[[ Provided entries, beginning ]]
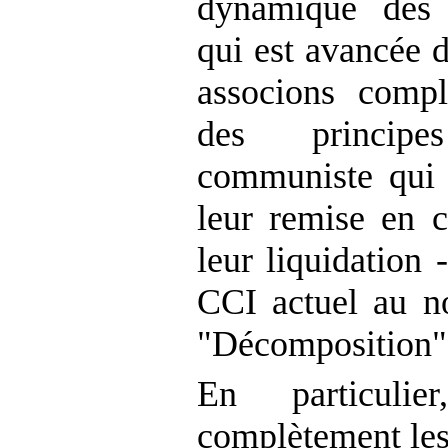
dynamique des r
qui est avancée d
associons comp
des princip
communiste qui 
leur remise en c
leur liquidation 
CCI actuel au n
"Décomposition"
En particulie
complètement les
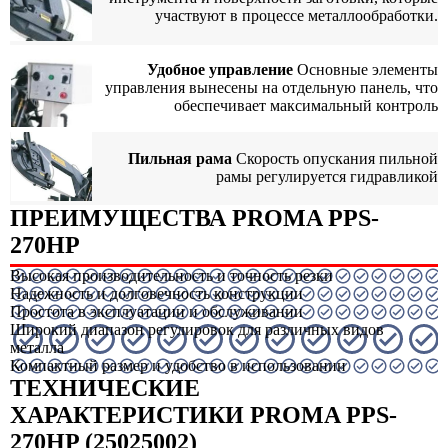
участвуют в процессе металлообработки.
Удобное управление
Основные элементы
управления вынесены на отдельную панель, что
обеспечивает максимальный контроль
Пильная рама
Скорость опускания пильной
рамы регулируется гидравликой
ПРЕИМУЩЕСТВА PROMA PPS-
270HP
Высокая производительность и точность резки
Надежность и долговечность конструкции
Простота в эксплуатации и обслуживании
Широкий диапазон регулировок для различных видов
металла
Компактный размер и удобство в использовании
ТЕХНИЧЕСКИЕ
ХАРАКТЕРИСТИКИ PROMA PPS-
270HP (25025002)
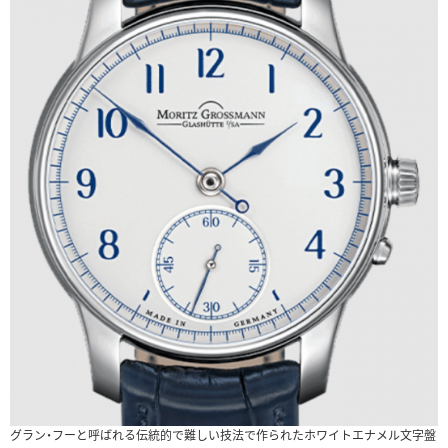
グラン・フーと呼ばれる伝統的で難しい技法で作られたホワイトエナメル文字盤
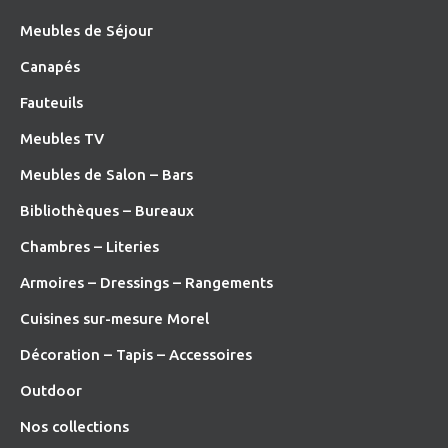
Meubles de Séjour
Canapés
Fauteuils
Meubles TV
Meubles de Salon – Bars
Bibliothèques – Bureaux
Chambres – Literies
Armoires – Dressings – Rangements
Cuisines sur-mesure Morel
Décoration – Tapis – Accessoires
O
utdoor
Nos collections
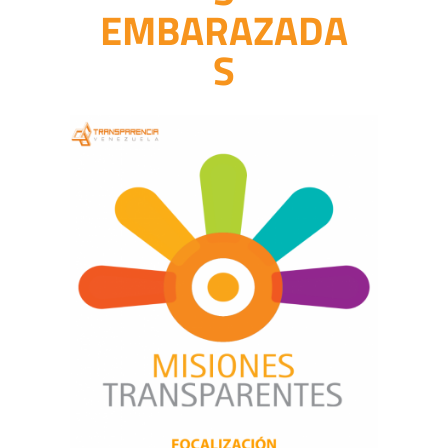
EMBARAZADA
S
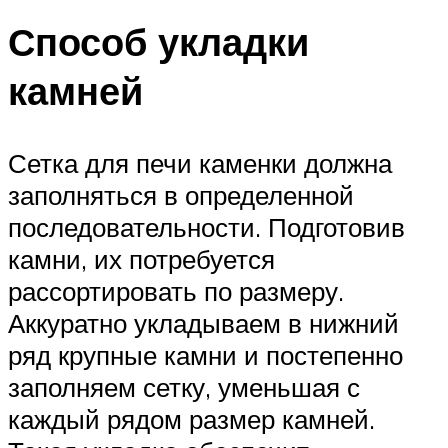
Способ укладки
камней
Сетка для печи каменки должна
заполняться в определенной
последовательности. Подготовив
камни, их потребуется
рассортировать по размеру.
Аккуратно укладываем в нижний
ряд крупные камни и постепенно
заполняем сетку, уменьшая с
каждый рядом размер камней.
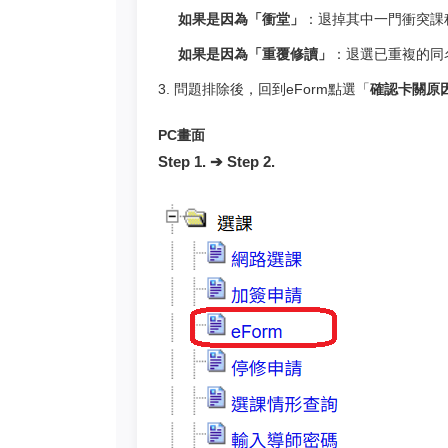
如果是因為「衝堂」
：退掉其中一門衝突課
如果是因為「重覆修讀」
：退選已重複的同
3. 問題排除後，回到eForm點選「
確認卡關原
PC畫面
Step 1. ➔ Step 2.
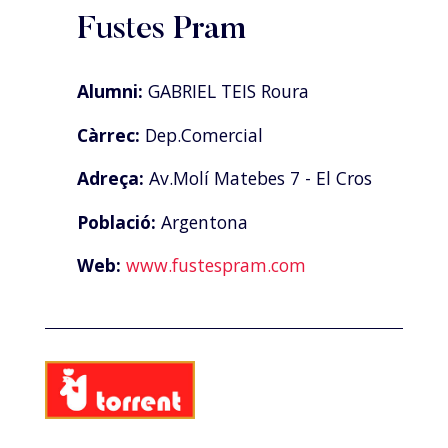
Fustes Pram
Alumni:
GABRIEL TEIS Roura
Càrrec:
Dep.Comercial
Adreça:
Av.Molí Matebes 7 - El Cros
Població:
Argentona
Web:
www.fustespram.com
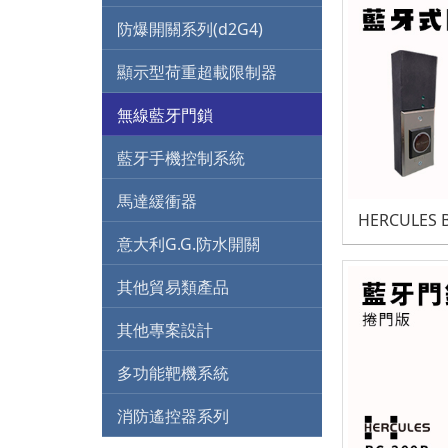
多功能靶機系統
阿波羅系列
防爆開關系列(d2G4)
消防遙控器系列
比
阿波羅系列(自動平衡)
顯示型荷重超載限制器
阿波羅Mini 系列
無線藍牙門鎖
邱比特 系列
藍牙手機控制系統
大力神 A系列
馬達緩衝器
HERCULES B
選購品
大力神 L系列
意大利G.G.防水開關
選購品
大力神 J系列
其他貿易類產品
其他專案設計
多功能靶機系統
消防遙控器系列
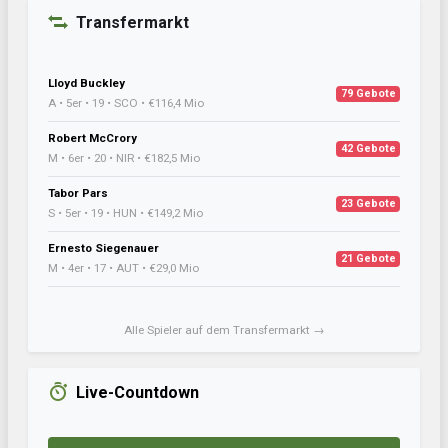
Transfermarkt
Lloyd Buckley
79 Gebote
A • 5er • 19 • SCO • €116,4 Mio
Robert McCrory
42 Gebote
M • 6er • 20 • NIR • €182,5 Mio
Tabor Pars
23 Gebote
S • 5er • 19 • HUN • €149,2 Mio
Ernesto Siegenauer
21 Gebote
M • 4er • 17 • AUT • €29,0 Mio
Alle Spieler auf dem Transfermarkt →
Live-Countdown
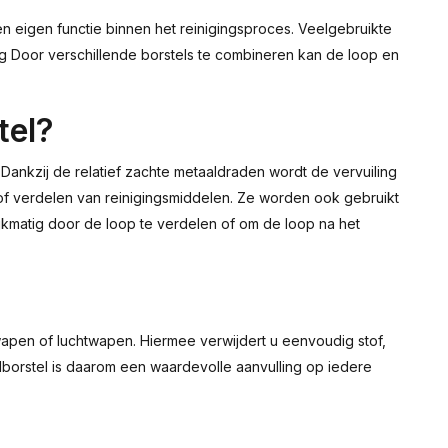
n eigen functie binnen het reinigingsproces. Veelgebruikte
ng Door verschillende borstels te combineren kan de loop en
tel?
 Dankzij de relatief zachte metaaldraden wordt de vervuiling
 of verdelen van reinigingsmiddelen. Ze worden ook gebruikt
jkmatig door de loop te verdelen of om de loop na het
rwapen of luchtwapen. Hiermee verwijdert u eenvoudig stof,
borstel is daarom een waardevolle aanvulling op iedere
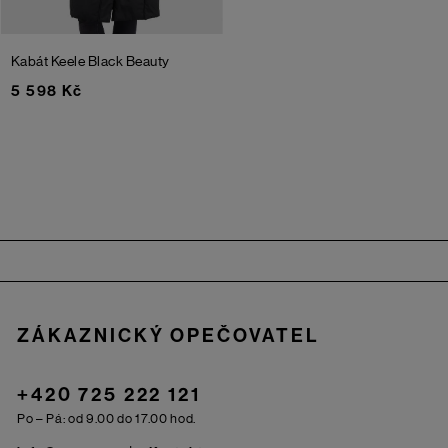
Kabát Keele
Black Beauty
5 598 Kč
Zápatí
ZÁKAZNICKÝ OPEČOVATEL
+420 725 222 121
Po – Pá: od 9.00 do 17.00 hod.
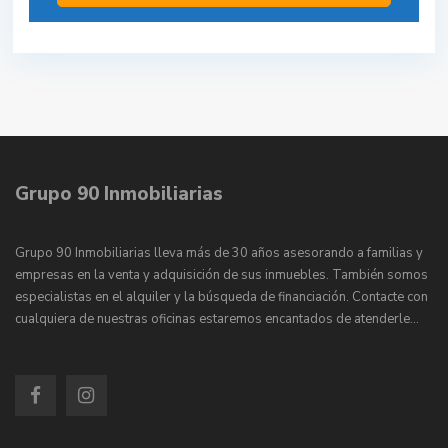
Grupo 90 Inmobiliarias
Grupo 90 Inmobiliarias lleva más de 30 años asesorando a familias y
empresas en la venta y adquisición de sus inmuebles. También somos
especialistas en el alquiler y la búsqueda de financiación. Contacte con
cualquiera de nuestras oficinas estaremos encantados de atenderle…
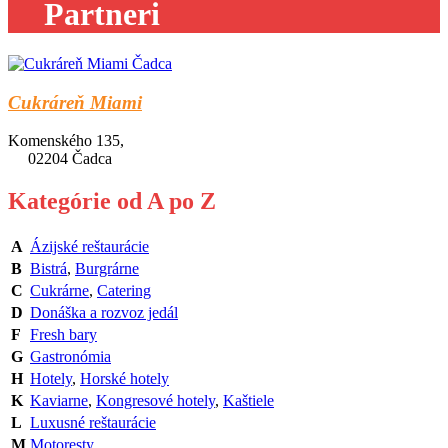
Partneri
Cukráreň Miami
Komenského 135,
02204 Čadca
Kategórie od A po Z
A
Ázijské reštaurácie
B
Bistrá
,
Burgrárne
C
Cukrárne
,
Catering
D
Donáška a rozvoz jedál
F
Fresh bary
G
Gastronómia
H
Hotely
,
Horské hotely
K
Kaviarne
,
Kongresové hotely
,
Kaštiele
L
Luxusné reštaurácie
M
Motoresty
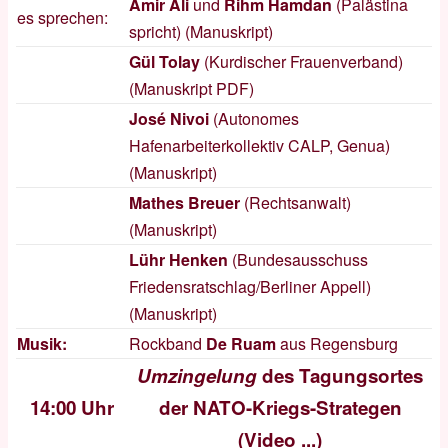
Amir Ali
und
Rihm Hamdan
(Palästina
es sprechen:
spricht) (
Manuskript
)
Gül Tolay
(Kurdischer Frauenverband)
(Manuskript
PDF
)
José Nivoi
(Autonomes
Hafenarbeiterkollektiv CALP, Genua)
(
Manuskript
)
Mathes Breuer
(Rechtsanwalt)
(
Manuskript
)
Lühr Henken
(Bundesausschuss
Friedensratschlag/Berliner Appell)
(
Manuskript
)
Musik:
Rockband
De Ruam
aus Regensburg
Umzingelung
des Tagungsortes
14:00 Uhr
der NATO-Kriegs-Strategen
(
Video ...
)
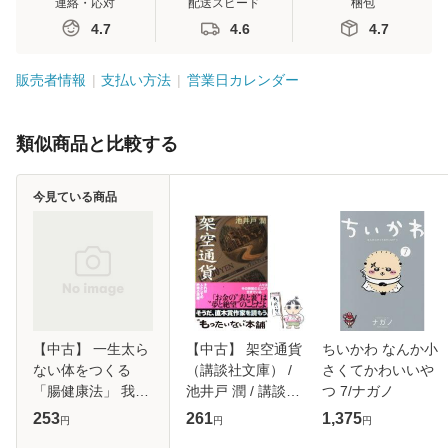
連絡・応対
配送スピード
梱包
4.7
4.6
4.7
販売者情報
支払い方法
営業日カレンダー
類似商品と比較する
今見ている商品
【中古】 一生太ら
【中古】 架空通貨
ちいかわ なんか小
ない体をつくる
（講談社文庫） /
さくてかわいいや
「腸健康法」 我慢
池井戸 潤 / 講談社
つ 7/ナガノ
しないでムリなく
[文庫]【メール便送
253
261
1,375
円
円
円
痩せる81の方法
料無料】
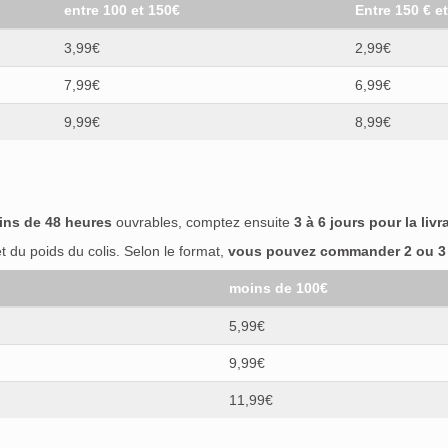
entre 100 et 150€
Entre 150 € e
3,99€
2,99€
7,99€
6,99€
9,99€
8,99€
ins de 48 heures
ouvrables, comptez ensuite
3 à 6 jours pour la livr
 du poids du colis. Selon le format,
vous pouvez commander 2 ou 3 b
moins de 100€
5,99€
9,99€
11,99€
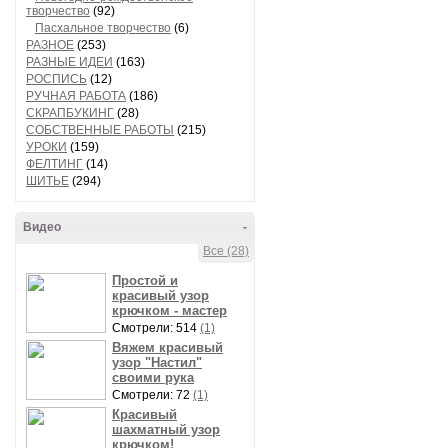
творчество
(92)
Пасхальное творчество
(6)
РАЗНОЕ
(253)
РАЗНЫЕ ИДЕИ
(163)
РОСПИСЬ
(12)
РУЧНАЯ РАБОТА
(186)
СКРАПБУКИНГ
(28)
СОБСТВЕННЫЕ РАБОТЫ
(215)
УРОКИ
(159)
ФЕЛТИНГ
(14)
ШИТЬЕ
(294)
Видео
-
Все (28)
Простой и
красивый узор
крючком - мастер
Смотрели: 514
(1)
Вяжем красивый
узор "Настил"
своими рука
Смотрели: 72
(1)
Красивый
шахматный узор
крючком!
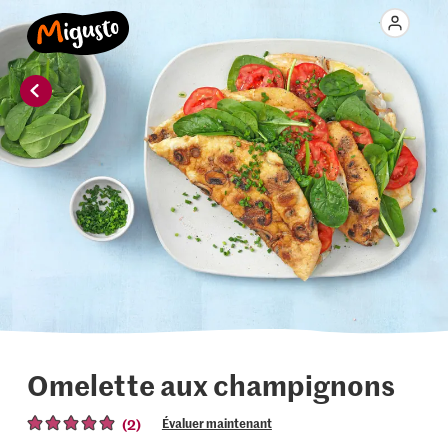
Omelette aux champignons
(2)
Évaluer maintenant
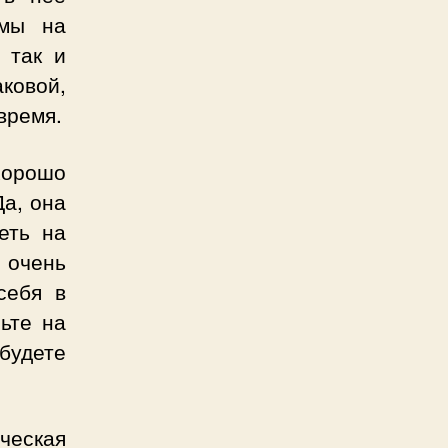
имы на
 так и
аковой,
время.
орошо
Да, она
еть на
очень
себя в
ьте на
будете
ическая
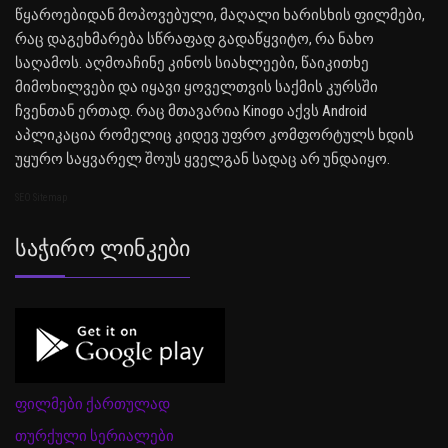
წყაროებიდან მოპოვებული, მაღალი ხარისხის ფილმები,
რაც დაგეხმარება სწრაფად გადაწყვიტო, რა ნახო
საღამოს. აღმოაჩინე კინოს სიახლეები, წაიკითხე
მიმოხილვები და იყავი ყოველთვის საქმის კურსში
ჩვენთან ერთად. რაც მთავარია Kinogo აქვს Android
აპლიკაცია რომელიც კიდევ უფრო კომფორტულს ხდის
უყურო საყვარელ შოუს ყველგან სადაც არ უნდაიყო.
SEO Sitemap
Საჭირო Ლინკები
ფილმები ქართულად
თურქული სერიალები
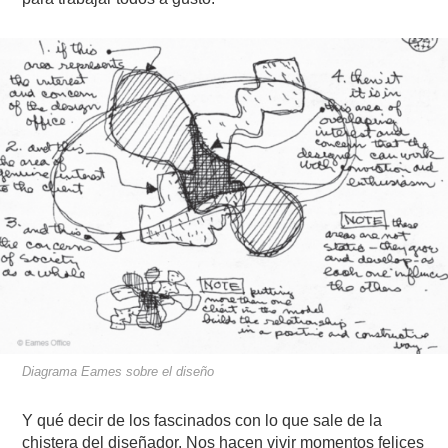
Diagrama Eames sobre el diseño
Y qué decir de los fascinados con lo que sale de la
chistera del diseñador. Nos hacen vivir momentos felices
[[ Provided entries, end ]]
• _Work item_: Could the entries above be retyped exactly, with the pictures left out?

• _Answer to this problem_:
dynamique des r
qui est avancée d
associons comp
des princip
communiste qui 
leur remise en c
leur liquidation 
CCI actuel au n
"Décomposition"
En particulie
complètement les
участвуют в процессе металлообработки.
Удобное управление
Основные элементы
управления вынесены на отдельную панель, что
обеспечивает максимальный контроль
Пильная рама
Скорость опускания пильной
рамы регулируется гидравликой
ПРЕИМУЩЕСТВА PROMA PPS-
270HP
Высокая производительность и точность резки
Надежность и долговечность конструкции
Простота в эксплуатации и обслуживании
Широкий диапазон регулировок для различных видов
металла
Компактный размер и удобство в использовании
ТЕХНИЧЕСКИЕ
ХАРАКТЕРИСТИКИ PROMA PPS-
270HP (25025002)
グラン・フーと呼ばれる伝統的で難しい技法で作られたホワイトエナメル文字盤
Meubles de Séjour
Canapés
Fauteuils
Meubles TV
Meubles de Salon – Bars
Bibliothèques – Bureaux
Chambres – Literies
Armoires – Dressings – Rangements
Cuisines sur-mesure Morel
Décoration – Tapis – Accessoires
O
utdoor
Nos collections
EMBARAZADA
S
Способ укладки
камней
Сетка для печи каменки должна
заполняться в определенной
последовательности. Подготовив
камни, их потребуется
рассортировать по размеру.
Аккуратно укладываем в нижний
ряд крупные камни и постепенно
заполняем сетку, уменьшая с
каждый рядом размер камней.
如果是因為「衝堂」
：退掉其中一門衝突課
如果是因為「重覆修讀」
：退選已重複的同
3. 問題排除後，回到eForm點選「
確認卡關原
PC畫面
Step 1. ➔ Step 2.
Fustes Pram
Alumni:
GABRIEL TEIS Roura
Càrrec:
Dep.Comercial
Adreça:
Av.Molí Matebes 7 - El Cros
Població:
Argentona
Web:
www.fustespram.com
多功能靶機系統
阿波羅系列
防爆開關系列(d2G4)
消防遙控器系列
比
阿波羅系列(自動平衡)
顯示型荷重超載限制器
阿波羅Mini 系列
無線藍牙門鎖
邱比特 系列
藍牙手機控制系統
大力神 A系列
馬達緩衝器
HERCULES B
選購品
大力神 L系列
意大利G.G.防水開關
選購品
大力神 J系列
其他貿易類產品
其他專案設計
多功能靶機系統
消防遙控器系列
Transfermarkt
Lloyd Buckley
79 Gebote
A • 5er • 19 • SCO • €116,4 Mio
Robert McCrory
42 Gebote
M • 6er • 20 • NIR • €182,5 Mio
Tabor Pars
23 Gebote
S • 5er • 19 • HUN • €149,2 Mio
Ernesto Siegenauer
21 Gebote
M • 4er • 17 • AUT • €29,0 Mio
Alle Spieler auf dem Transfermarkt →
Live-Countdown
n eigen functie binnen het reinigingsproces. Veelgebruikte
ng Door verschillende borstels te combineren kan de loop en
tel?
 Dankzij de relatief zachte metaaldraden wordt de vervuiling
 of verdelen van reinigingsmiddelen. Ze worden ook gebruikt
jkmatig door de loop te verdelen of om de loop na het
rwapen of luchtwapen. Hiermee verwijdert u eenvoudig stof,
borstel is daarom een waardevolle aanvulling op iedere
Kabát Keele
Black Beauty
5 598 Kč
Zápatí
ZÁKAZNICKÝ OPEČOVATEL
+420 725 222 121
Po – Pá: od 9.00 do 17.00 hod.
Grupo 90 Inmobiliarias
Grupo 90 Inmobiliarias lleva más de 30 años asesorando a familias y
empresas en la venta y adquisición de sus inmuebles. También somos
especialistas en el alquiler y la búsqueda de financiación. Contacte con
cualquiera de nuestras oficinas estaremos encantados de atenderle…
Partneri
Cukráreň Miami
Komenského 135,
02204 Čadca
Kategórie od A po Z
A
Ázijské reštaurácie
B
Bistrá
,
Burgrárne
C
Cukrárne
,
Catering
D
Donáška a rozvoz jedál
F
Fresh bary
G
Gastronómia
H
Hotely
,
Horské hotely
K
Kaviarne
,
Kongresové hotely
,
Kaštiele
L
Luxusné reštaurácie
M
Motoresty
Amir Ali
und
Rihm Hamdan
(Palästina
es sprechen:
spricht) (
Manuskript
)
Gül Tolay
(Kurdischer Frauenverband)
(Manuskript
PDF
)
José Nivoi
(Autonomes
Hafenarbeiterkollektiv CALP, Genua)
(
Manuskript
)
Mathes Breuer
(Rechtsanwalt)
(
Manuskript
)
Lühr Henken
(Bundesausschuss
Friedensratschlag/Berliner Appell)
(
Manuskript
)
Musik:
Rockband
De Ruam
aus Regensburg
Umzingelung
des Tagungsortes
14:00 Uhr
der NATO-Kriegs-Strategen
(
Video ...
)
連絡・応対
配送スピード
梱包
4.7
4.6
4.7
販売者情報
支払い方法
営業日カレンダー
類似商品と比較する
今見ている商品
【中古】 一生太ら
【中古】 架空通貨
ちいかわ なんか小
ない体をつくる
（講談社文庫） /
さくてかわいいや
「腸健康法」 我慢
池井戸 潤 / 講談社
つ 7/ナガノ
しないでムリなく
[文庫]【メール便送
253
261
1,375
円
円
円
痩せる81の方法
料無料】
entre 100 et 150€
Entre 150 € e
3,99€
2,99€
7,99€
6,99€
9,99€
8,99€
ins de 48 heures
ouvrables, comptez ensuite
3 à 6 jours pour la livr
 du poids du colis. Selon le format,
vous pouvez commander 2 ou 3 b
moins de 100€
5,99€
9,99€
11,99€
творчество
(92)
Пасхальное творчество
(6)
РАЗНОЕ
(253)
РАЗНЫЕ ИДЕИ
(163)
РОСПИСЬ
(12)
РУЧНАЯ РАБОТА
(186)
СКРАПБУКИНГ
(28)
СОБСТВЕННЫЕ РАБОТЫ
(215)
УРОКИ
(159)
ФЕЛТИНГ
(14)
ШИТЬЕ
(294)
Видео
-
Все (28)
Простой и
красивый узор
крючком - мастер
Смотрели: 514
(1)
Вяжем красивый
узор "Настил"
своими рука
Смотрели: 72
(1)
Красивый
шахматный узор
крючком!
Omelette aux champignons
(2)
Évaluer maintenant
имы на
 так и
аковой,
время.
орошо
Да, она
еть на
очень
себя в
ьте на
будете
ическая
წყაროებიდან მოპოვებული, მაღალი ხარისხის ფილმები,
რაც დაგეხმარება სწრაფად გადაწყვიტო, რა ნახო
საღამოს. აღმოაჩინე კინოს სიახლეები, წაიკითხე
მიმოხილვები და იყავი ყოველთვის საქმის კურსში
ჩვენთან ერთად. რაც მთავარია Kinogo აქვს Android
აპლიკაცია რომელიც კიდევ უფრო კომფორტულს ხდის
უყურო საყვარელ შოუს ყველგან სადაც არ უნდაიყო.
SEO Sitemap
Საჭირო Ლინკები
ფილმები ქართულად
თურქული სერიალები
Diagrama Eames sobre el diseño
Y qué decir de los fascinados con lo que sale de la
chistera del diseñador. Nos hacen vivir momentos felices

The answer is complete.